## Assignment
From the line that contains "[New window link to OFA] (483, 2535)" to the last line of the data, every line is to be transcribed exactly; no other line is to be included.

## Dataset records
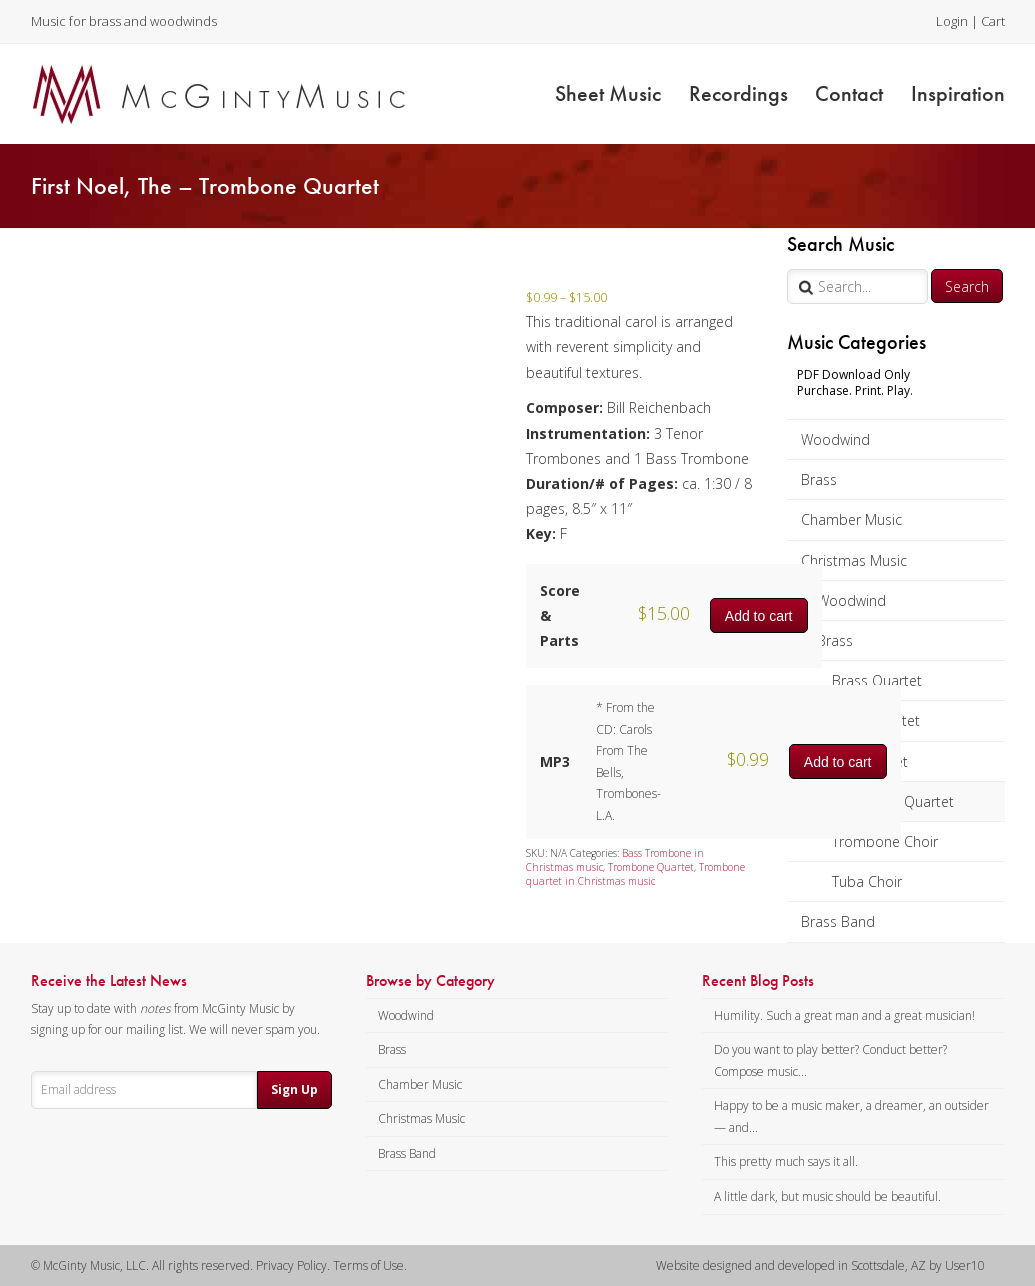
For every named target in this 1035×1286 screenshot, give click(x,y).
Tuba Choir (867, 881)
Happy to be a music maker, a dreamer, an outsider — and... (851, 1116)
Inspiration (958, 93)
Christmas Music (854, 560)
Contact (849, 93)
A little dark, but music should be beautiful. (827, 1196)
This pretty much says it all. (786, 1161)
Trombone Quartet (651, 867)
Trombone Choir (885, 841)
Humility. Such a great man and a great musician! (844, 1015)
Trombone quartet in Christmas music (635, 874)
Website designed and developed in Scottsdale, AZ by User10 (820, 1265)
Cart (993, 21)
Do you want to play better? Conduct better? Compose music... (830, 1060)
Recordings (738, 93)
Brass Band (838, 921)
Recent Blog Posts (758, 981)
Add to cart (759, 616)
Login (952, 21)
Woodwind (835, 439)
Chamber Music (851, 519)
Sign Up (294, 1089)
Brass (819, 479)
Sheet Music (608, 93)
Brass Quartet (877, 680)
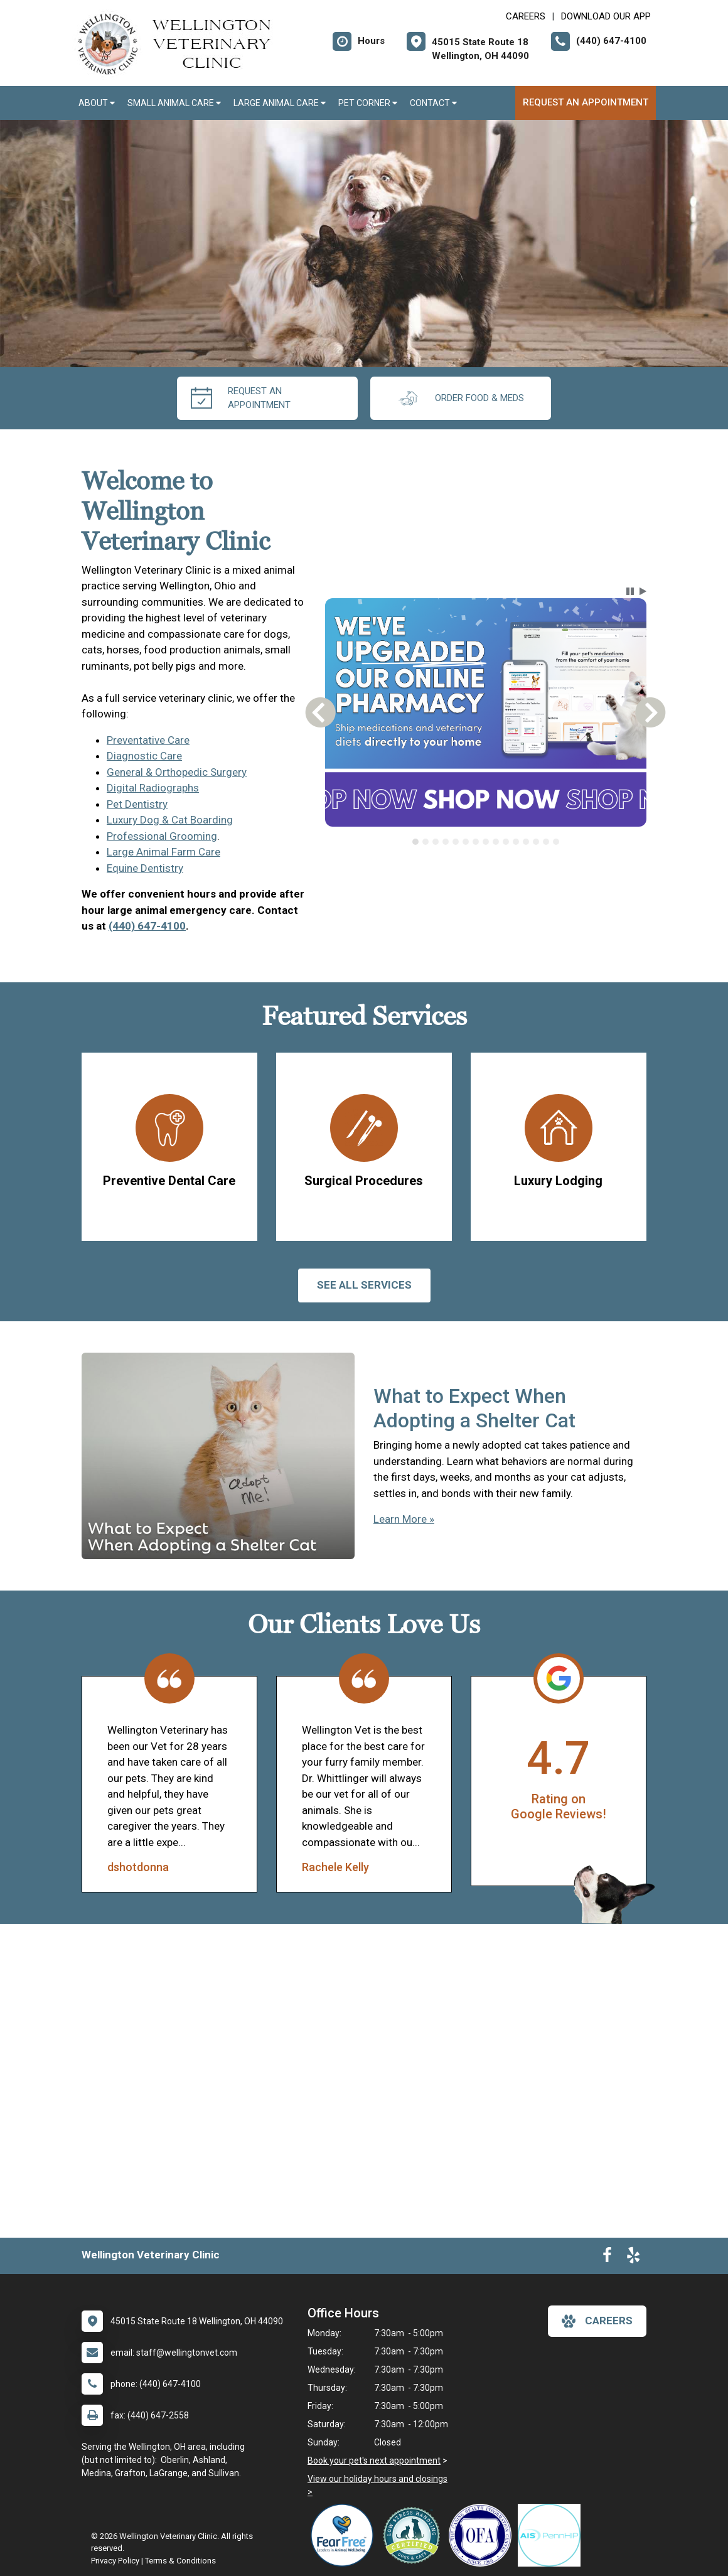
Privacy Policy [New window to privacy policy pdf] (115, 2560)
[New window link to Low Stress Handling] (414, 2535)
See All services (364, 1285)
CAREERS (525, 16)
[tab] (415, 841)
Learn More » (403, 1519)
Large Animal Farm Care (163, 851)
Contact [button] (433, 103)
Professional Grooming (162, 836)
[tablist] (485, 841)
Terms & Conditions (180, 2560)
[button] (630, 591)
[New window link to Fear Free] (345, 2535)
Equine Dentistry (145, 868)
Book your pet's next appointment (374, 2460)
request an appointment (241, 398)
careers (597, 2321)
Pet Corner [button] (367, 103)
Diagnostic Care (144, 755)
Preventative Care (148, 740)
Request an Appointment (585, 102)
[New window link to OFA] (483, 2535)
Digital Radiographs (153, 787)
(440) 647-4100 (147, 926)
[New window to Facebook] (607, 2258)
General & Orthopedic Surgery (177, 772)
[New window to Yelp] (633, 2258)
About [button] (96, 103)
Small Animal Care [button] (174, 103)
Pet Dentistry (137, 804)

## Answer to this exercise
[New window link to OFA] (483, 2535)
Digital Radiographs (153, 787)
(440) 647-4100 (147, 926)
[New window to Facebook] (607, 2258)
General & Orthopedic Surgery (177, 772)
[New window to Yelp] (633, 2258)
About [button] (96, 103)
Small Animal Care [button] (174, 103)
Pet Dentistry (137, 804)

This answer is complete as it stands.